Now that we have a beautifully crafted URL that gives us all the data we want, let's save it in a CSV file so we can open it up in ｡･:*:･ﾟ★,｡･:*:･ﾟ☆𝔰𝔭𝔯𝔢𝔞𝔡𝔰𝔥𝔢𝔢𝔱 𝔣𝔬𝔯𝔪｡･:*:･ﾟ★,｡･:*:･ﾟ☆.

#### Save the data to a file called `"../output/2018_NY_mortgage_complaints.csv"`

In [8]:
with open("../output/2018_NY_mortgage_complaints.csv", "w") as f:
    headers = ['date_received', 'product', 'sub_product', 'issue', 'sub_issue', 'complaint_what_happened', 'company_public_response', 'company', 'state', 'zip_code', 'consumer_consent_provided', 'submitted_via', 'date_sent_to_company', 'company_response', 'timely', 'tags', 'consumer_disputed', 'complaint_id']
    writer = csv.DictWriter(f, headers)
    writer.writeheader()
    writer.writerows(page_content)
    

In [9]:
keys = set()
for content in page_content:
    for content_key in content.keys():
        keys.add(content_key)
keys = list(keys)
print(keys)

['state', 'company', 'tags', 'company_response', 'consumer_consent_provided', 'complaint_what_happened', 'date_sent_to_company', 'issue', 'zip_code', 'complaint_id', 'submitted_via', 'consumer_disputed', 'date_received', 'company_public_response', 'sub_product', 'sub_issue', 'product', 'timely']


### Bonus: Collect mortgage complaints from multiple states!
**For an extra point:** write a script that loops through the list of states below, downloads all complaints between January 1, 2018 and January 1, 2019 that are about the sub-product "Mortgage debt", and save each into their own csv, that has the filename format `../output/2018_STATENAME_mortgage_complaints.csv`

In [10]:
states = ['NY', 'NJ', 'NV', 'ND', 'NM', 'NC']

In [11]:
for state in states:
    
    whole_thing = cfpb_endpoint + "?sub_product=Mortgage debt&state=" + state + "&$where=date_received between '2018-01-01T00:00:00' and '2019-01-01T00:00:00'"
    page = requests.get(whole_thing)
    page_content = page.json()
    
    with open("../output/2018_" + state + "_mortgage_complaints.csv", "w") as f:
        headers = ['date_received', 'product', 'sub_product', 'issue', 'sub_issue', 'complaint_what_happened', 'company_public_response', 'company', 'state', 'zip_code', 'consumer_consent_provided', 'submitted_via', 'date_sent_to_company', 'company_response', 'timely', 'tags', 'consumer_disputed', 'complaint_id']
        writer = csv.DictWriter(f, headers)
        writer.writeheader()
        writer.writerows(page_content)

## Part Two: Scraping Microworkers.com

For Part Two, you will be scraping an archive I've made of [Microworkers](https://www.microworkers.com/), a site that pays small amounts of money for the completion of short tasks. I have archived their "Twitter" job listings.

You will have to:
1. Scrape the homepage for links to each job listing
2. Figure out how to scrape a single job listing
3. Apply the knowledge you learned from **(2)** to each link from **(1)**

The link to the archive is here:<br>
**[http://maddy.zone/microworker/index.html](http://maddy.zone/microworker/index.html)**

### 1. Scraping the homepage

**NOTE!** This part, and the part after (scraping a single job), should give you all the code you need for the last part (scraping each job).

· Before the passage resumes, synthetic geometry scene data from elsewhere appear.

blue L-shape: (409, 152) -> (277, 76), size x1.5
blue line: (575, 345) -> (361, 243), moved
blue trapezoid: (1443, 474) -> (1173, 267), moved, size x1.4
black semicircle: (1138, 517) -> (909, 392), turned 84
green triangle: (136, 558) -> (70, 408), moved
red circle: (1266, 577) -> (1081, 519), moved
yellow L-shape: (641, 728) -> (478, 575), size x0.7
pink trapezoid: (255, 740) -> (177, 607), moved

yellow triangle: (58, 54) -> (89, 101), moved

#### Open the homepage using Requests

In [12]:
url = "http://maddy.zone/microworker/index.html"
page = requests.get(url)
page_content = page.content


#### Parse the page using BeautifulSoup

In [13]:
soup = BeautifulSoup(page_content, "html.parser")
listings = soup.find_all('div', class_='jobname')

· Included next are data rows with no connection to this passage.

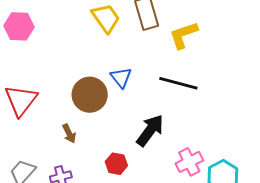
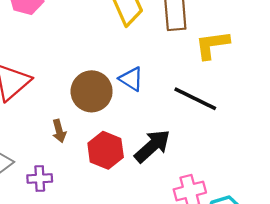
blue triangle: (121, 77) -> (131, 79), turned -30
red hexagon: (116, 164) -> (106, 150), moved, size x1.4

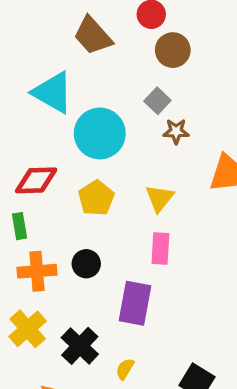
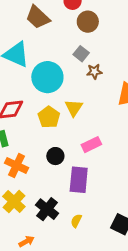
yellow triangle: (159, 198) -> (74, 108), moved
pink rectangle: (160, 248) -> (91, 145), turned 66
black circle: (86, 264) -> (55, 156), moved
orange cross: (37, 271) -> (17, 165), turned 35

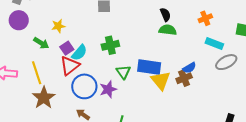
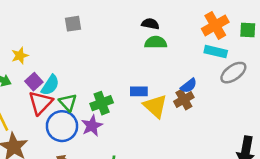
black semicircle: (165, 15) -> (150, 24), turned -48
orange cross: (205, 18) -> (215, 25), moved, size x1.5
green cross: (110, 45) -> (102, 103), moved
blue rectangle: (149, 67) -> (139, 91), size x0.6
green triangle: (123, 72) -> (68, 102), moved

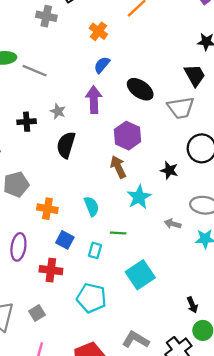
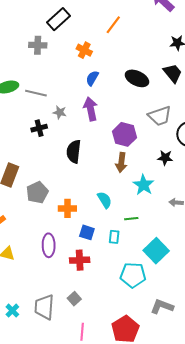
black ellipse: (140, 89) -> (137, 78), moved
gray trapezoid: (181, 108) -> (160, 116), moved
gray star: (58, 111) -> (60, 112), moved
black cross: (27, 122) -> (39, 128), moved
brown arrow: (118, 167) -> (121, 162), turned -138
cyan pentagon: (91, 298) -> (133, 275), moved

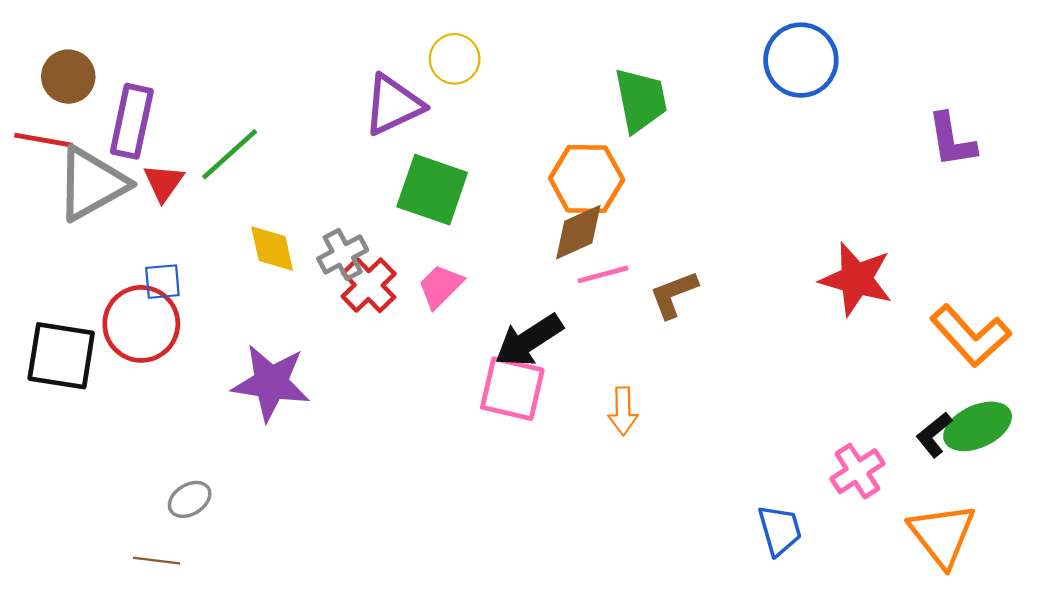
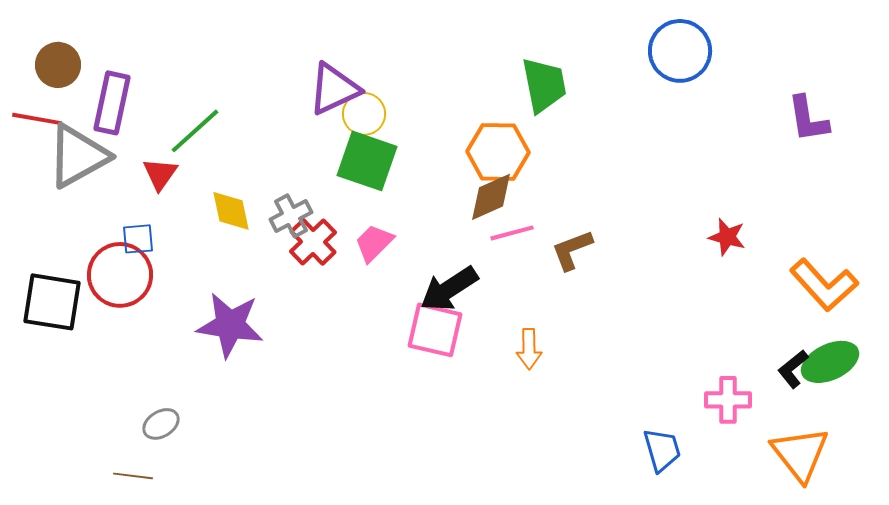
yellow circle: (455, 59) -> (364, 114), moved
red triangle: (164, 183) -> (160, 174), moved
red star: (856, 279) -> (727, 237), size x0.6
pink cross: (857, 471) -> (728, 400), turned 33

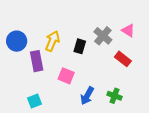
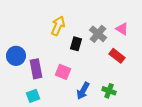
blue circle: (17, 41) -> (16, 56), moved
yellow arrow: (52, 41) -> (58, 26), moved
purple rectangle: (37, 61) -> (36, 69), moved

#### Isolate each job listing url and add them to an array

In [14]:
links = []
for listing in listings:
    href = (listing.find('a',href=True))
    if href is not None:
        links.append(href['href'])

### 2. Scraping a single job listing

![screenshot of the linked page](example.png)

For each page, we will collect **five** different pieces of information:
1. Job title
2. Job ID
3. Employer ID
4. Payment
5. Description

But scraping them all at once can be overwhelming! Let's scrape a signle listing first. For some of the pieces of information, you might want to look into `.replace()` and `.strip()` functions for strings.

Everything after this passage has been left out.